**Your assignment:**
Every record below must be written out exactly. Leave out the pictures.

Saved entries:
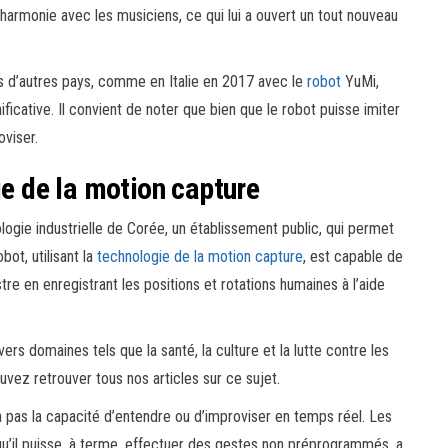
e harmonie avec les musiciens, ce qui lui a ouvert un tout nouveau
s d’autres pays, comme en Italie en 2017 avec le
robot
YuMi,
ficative. Il convient de noter que bien que le robot puisse imiter
oviser.
ie de la motion capture
ologie industrielle de Corée, un établissement public, qui permet
ot, utilisant la
technologie de la motion capture
, est capable de
re en enregistrant les positions et rotations humaines à l’aide
ivers domaines tels que la santé, la culture et la lutte contre les
ouvez retrouver tous nos articles sur ce sujet.
’a pas la capacité d’entendre ou d’improviser en temps réel. Les
 qu’il puisse, à terme, effectuer des gestes non préprogrammés, a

**Expected output:**
e harmonie avec les musiciens, ce qui lui a ouvert un tout nouveau
s d’autres pays, comme en Italie en 2017 avec le
robot
YuMi,
ficative. Il convient de noter que bien que le robot puisse imiter
oviser.
ie de la motion capture
ologie industrielle de Corée, un établissement public, qui permet
ot, utilisant la
technologie de la motion capture
, est capable de
re en enregistrant les positions et rotations humaines à l’aide
ivers domaines tels que la santé, la culture et la lutte contre les
ouvez retrouver tous nos articles sur ce sujet.
’a pas la capacité d’entendre ou d’improviser en temps réel. Les
 qu’il puisse, à terme, effectuer des gestes non préprogrammés, a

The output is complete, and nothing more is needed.